Обычно снег ложится после Дедового дня, т. е. после 28-го[498]. Значит и этот много раз растает еще. Эти дни – Дедов крестный путь. «За что мне такие мучения, я всем хотел добра». Да, он всем хотел добра (это один из его недостатков) и сам был «дитя добра и света»[499]. Были ли у него недостатки? О, да. Первый его недостаток – М. Б. и послушание ей, не дававшее счастья и ей, потому что она чувствовала неполноту, неискренность. Но он позволил ей исказить свою жизнь и все наши жизни и лишить его семьи: жил он неуютно, неухоженно (при ней), неудобно, неустроенно – в смысле быта, одежды, еды, общения с людьми… Была ли я ему хорошей дочерью? Обожающей – да, хорошей – нет. Т. е. я всегда шла не той дорогой, которую он желал для меня. Он не хотел, чтоб я училась в Институте Истории Искусств – и потому, что учиться вообще надо самой (как он) и потому, что формалисты были враги его. (Но он не понимал, что я ни минуты не на их стороне, а училась там не зря: встретила Тамару Григорьевну, Шуру – определившую мою судьбу.) Затем – моя ссылка.
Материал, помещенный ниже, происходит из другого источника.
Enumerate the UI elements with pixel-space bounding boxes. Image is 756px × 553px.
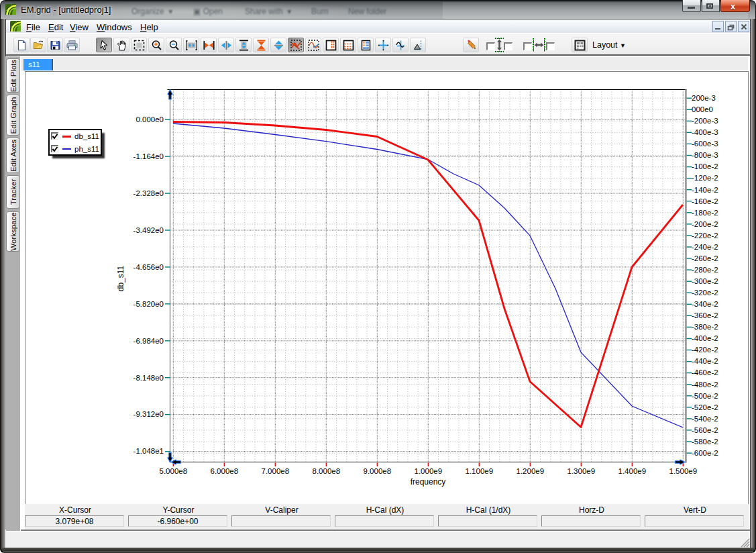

Ну это уж была совсем не моя дорога, это его возмущало, но став на нее и поняв, что она не моя, я уж не могла вести себя иначе, чем вела… Затем моя работа у С. Я. в редакции тоже казалась ему изменнической, потому что С. Я. нередко вел себя относительно него весьма и весьма гадко. Но если бы не Маршак, я осталась бы литературной неумейкой – он продолжил то обучение литературе, которым так щедро обогатил меня в детстве сам же К. И. Их литературные вкусы во многом совпадали. Только К. И. кроме фольклора, Пушкина, Шекспира и Некрасова любил и Мандельштама, и Ахматову, а С. Я. – нет… Затем, и Пастернака.